Росселлини был синеастом, потому что отделил эту понятую им реальность от естественной репрезентации, которую практиковали его итальянские коллеги (кроме Антониони, Феллини, Висконти, если говорить о кино до 1960 года). Де Сика вполне можно назвать постановщиком потому, что он не ставит под вопрос общую риторику кино своего времени, а его работа состоит в придании значения используемым материалам (повествование, актеры, декорации, фотогения, дублированные голоса, передача особенностей диалектов), как многие это делали и делают повсюду в мире, и особенно блестяще в Голливуде. Даже в такой жестокой, на фоне остального творчества де Сика, картине как «Золото Неаполя», индивидуальность фильма проистекает из каждой отдельной истории и порядка их следования.
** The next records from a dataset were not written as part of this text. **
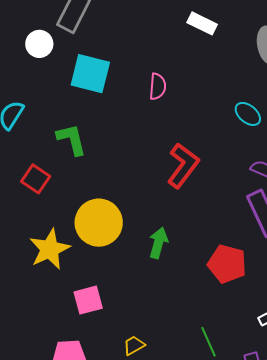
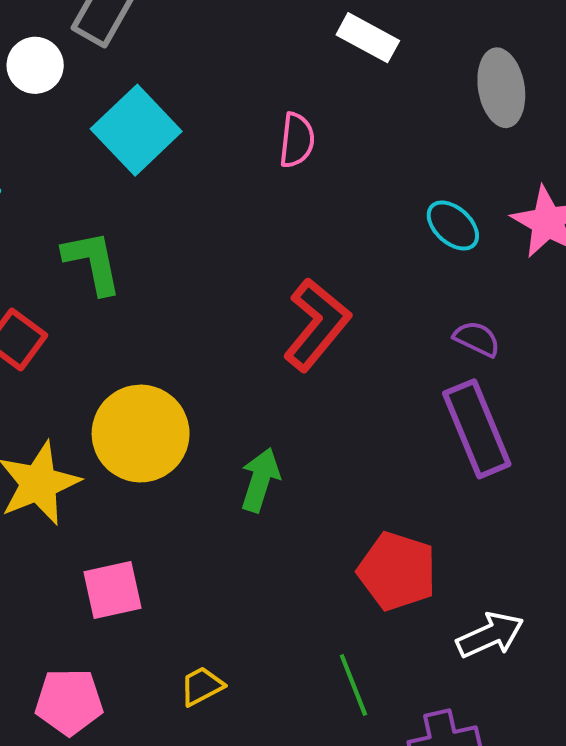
cyan square: (90, 74) -> (136, 130), turned 30
pink semicircle: (158, 86) -> (297, 140), moved
red pentagon: (227, 264) -> (397, 571), moved

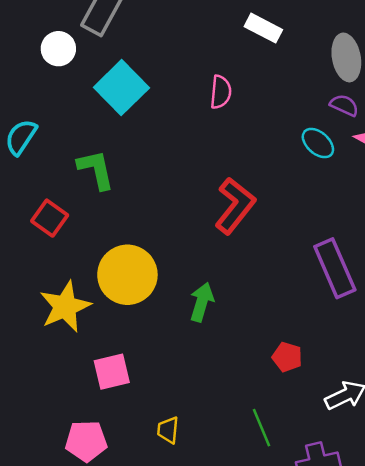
purple semicircle: (477, 339) -> (344, 105), moved
red pentagon: (397, 571) -> (287, 357), size x0.6
yellow trapezoid: (202, 686) -> (168, 430), turned -56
Заключается она также и в актерах, которых мы видим смешанными с толпой неапольских незнакомцев пятидесятых годов, в определенной обстановке рабочей или семейной жизни, в праве создавать неизгладимое впечатление одновременно от трагедии и комедии (очень красивый эпизод с похоронной процессией, пересекающей город).
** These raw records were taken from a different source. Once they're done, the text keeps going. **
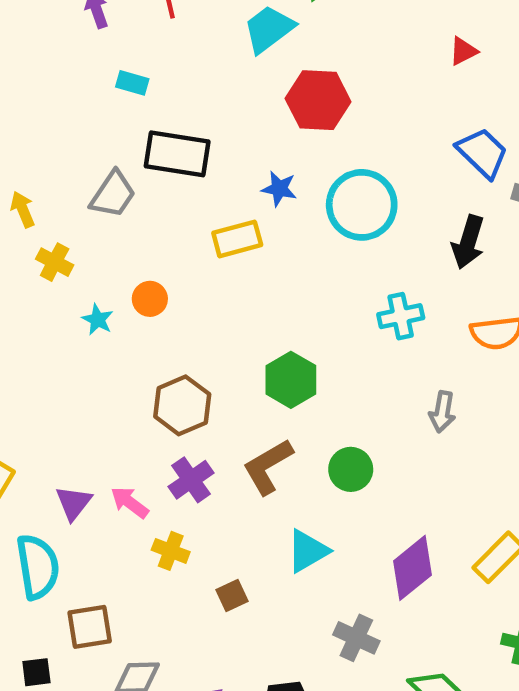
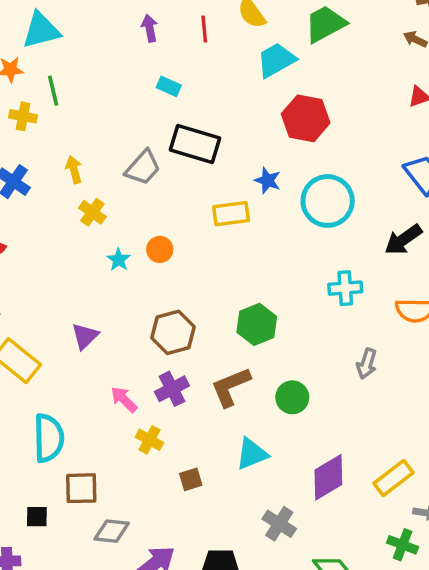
black arrow: (468, 242) -> (403, 240), turned 30
purple triangle: (74, 503) -> (85, 336), moved

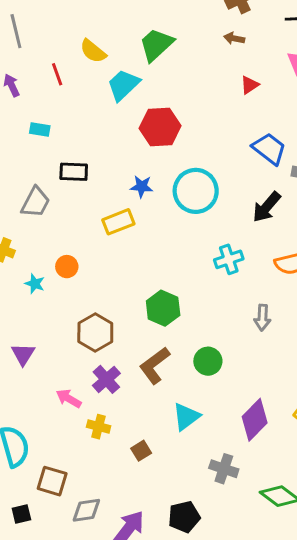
black rectangle: (195, 144) -> (74, 172), size x0.7
brown square: (81, 488) -> (52, 481), turned 32

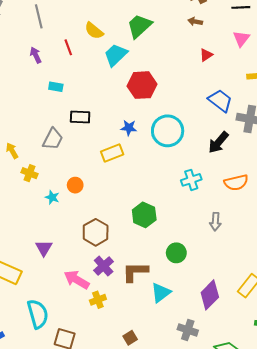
brown L-shape: (155, 365) -> (135, 272), moved, turned 36
pink arrow: (69, 398) -> (77, 280), size x1.4
yellow cross: (99, 427) -> (98, 300), turned -35
brown square: (141, 451) -> (130, 338), moved

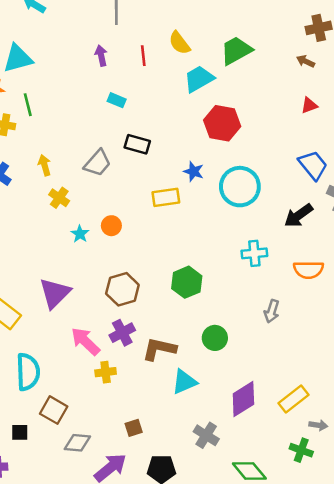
purple triangle: (44, 248) -> (55, 293), size x1.5

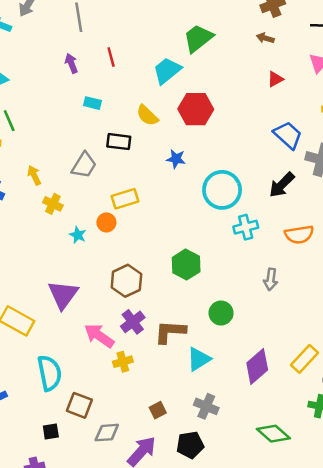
yellow semicircle: (179, 43) -> (147, 115), moved
cyan circle: (240, 187) -> (222, 190), moved
yellow rectangle: (166, 197) -> (125, 199), moved
gray cross: (206, 435) -> (206, 406), moved

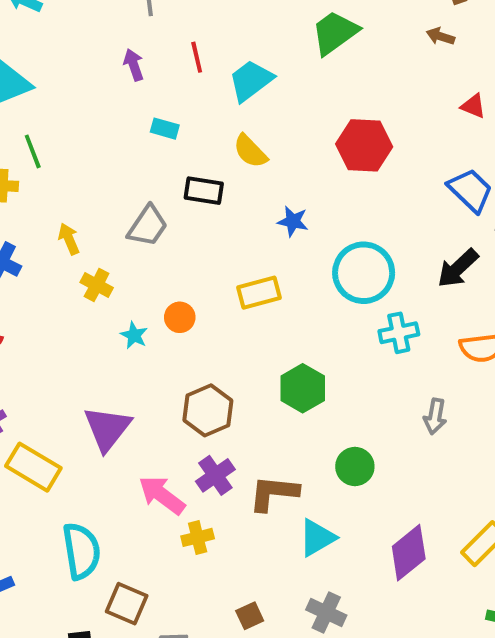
cyan trapezoid: (167, 71) -> (251, 81), moved
red triangle: (275, 79) -> (473, 106), moved, turned 49
red hexagon: (196, 109) -> (364, 145), moved
yellow rectangle: (125, 199) -> (259, 293), moved

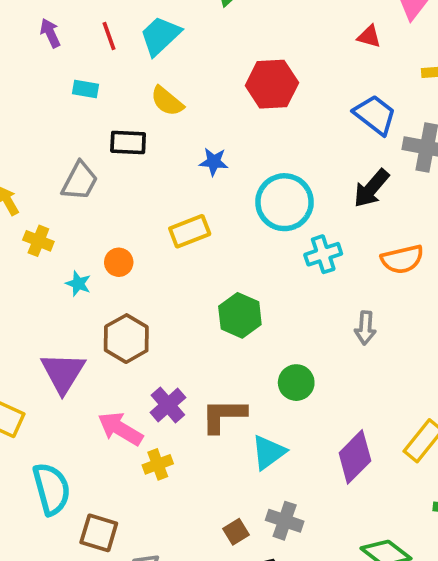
red line: (197, 57) -> (109, 36), moved
brown hexagon: (208, 410) -> (126, 339), moved
brown square: (250, 616) -> (236, 532), moved

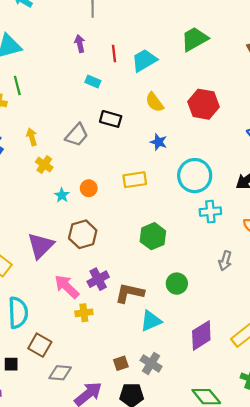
yellow semicircle: (167, 101) -> (155, 102), moved

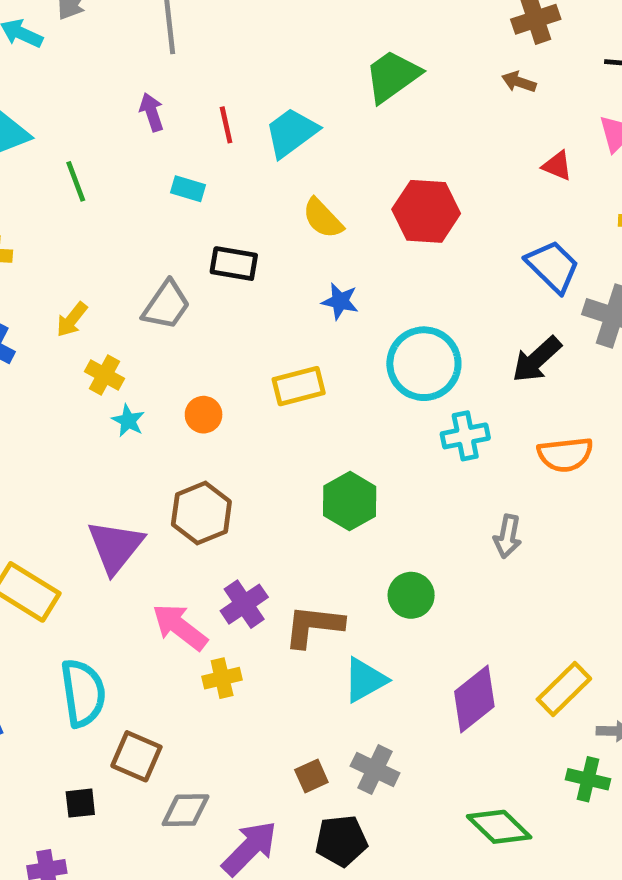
green line: (17, 85) -> (76, 181), moved
yellow arrow: (32, 137) -> (72, 320), turned -119
cyan star: (62, 195) -> (128, 421), moved

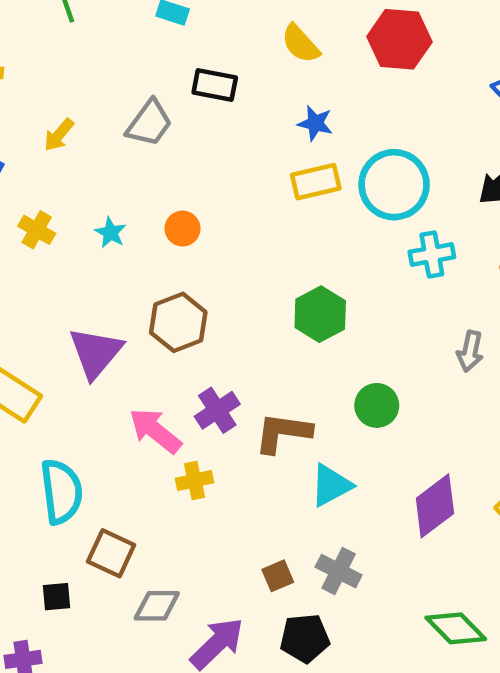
yellow cross: (104, 375) -> (37, 230), moved
yellow rectangle: (299, 386) -> (316, 182), moved

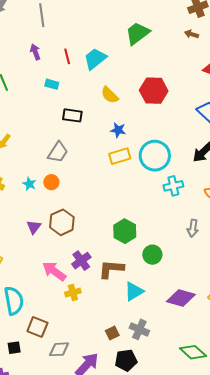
gray trapezoid: (149, 123) -> (58, 152), moved
orange circle: (183, 229) -> (51, 182), moved
green hexagon: (320, 314) -> (125, 231), moved
purple triangle: (96, 353) -> (34, 227), moved, size x0.6
purple diamond: (435, 506) -> (181, 298), turned 56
«Золото Неаполя» (1954), Витторио де Сика


Можно провести связь между щедрой индивидуальностью актера, который создает эту феерию жизни, и индивидуальностью человека, который, забывая свою любовь к параду актеров, просто следует обыкновенной судьбе «Умберто Д.». Мы можем увидеть в Де Сика постановщика высочайшего уровня и уверенного автора фильмов, согласно традиционному определению, бытовавшему до появления критиков Новой волны. Это проявляется в постоянстве их социальных потребностей (как и у Кена Лоуча, но с помощью иных средств), однако чего-то не достает этой полноте, которая обеспечивает в его фильмах слишком простую радость искусства, чтобы их автор никогда не смог стать синеастом. Фильмы, менее успешные или сильнее отмеченные идеологией эпохи (именно к ним нужно отнести «Похитителей велосипедов»), не показывают четкого различия этих ролей, а фильмы последних лет его творческого пути и вовсе не несут следов его чуткости. Пусть они по-прежнему созвучны с остальными кинокартинами его времени и свидетельствуют о почти неизменном мастерстве, но они не смогли удержать эту живую часть сентиментализма – веру (пусть и слепую) в то, что кино может показать реальность в критическом свете.
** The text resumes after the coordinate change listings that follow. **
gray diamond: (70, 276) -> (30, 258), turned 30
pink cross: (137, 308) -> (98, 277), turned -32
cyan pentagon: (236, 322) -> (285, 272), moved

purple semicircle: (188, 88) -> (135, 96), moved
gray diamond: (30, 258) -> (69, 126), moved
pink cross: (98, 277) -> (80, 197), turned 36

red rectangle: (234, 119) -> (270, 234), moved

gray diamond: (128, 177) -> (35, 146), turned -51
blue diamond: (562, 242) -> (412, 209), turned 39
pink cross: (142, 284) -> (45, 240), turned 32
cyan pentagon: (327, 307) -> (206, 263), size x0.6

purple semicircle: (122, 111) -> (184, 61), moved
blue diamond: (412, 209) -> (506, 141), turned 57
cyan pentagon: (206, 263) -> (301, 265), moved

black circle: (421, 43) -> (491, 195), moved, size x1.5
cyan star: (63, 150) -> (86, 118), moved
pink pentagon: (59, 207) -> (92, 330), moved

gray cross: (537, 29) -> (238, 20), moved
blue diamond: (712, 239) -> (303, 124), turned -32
Случаются неожиданные и запоздалые превращения, гораздо более редкие, чем превращения синеастов, погрязших в академизме. Самое прискорбное из них – превращение Премингера, который отказался от своих принципов работы после фильма «Банни Лейк пропала», в котором сохранился уникальный отпечаток театральной вездесущности мастера с демократическим бесстрастием Гете; таков и академизм, например, Хьюстона.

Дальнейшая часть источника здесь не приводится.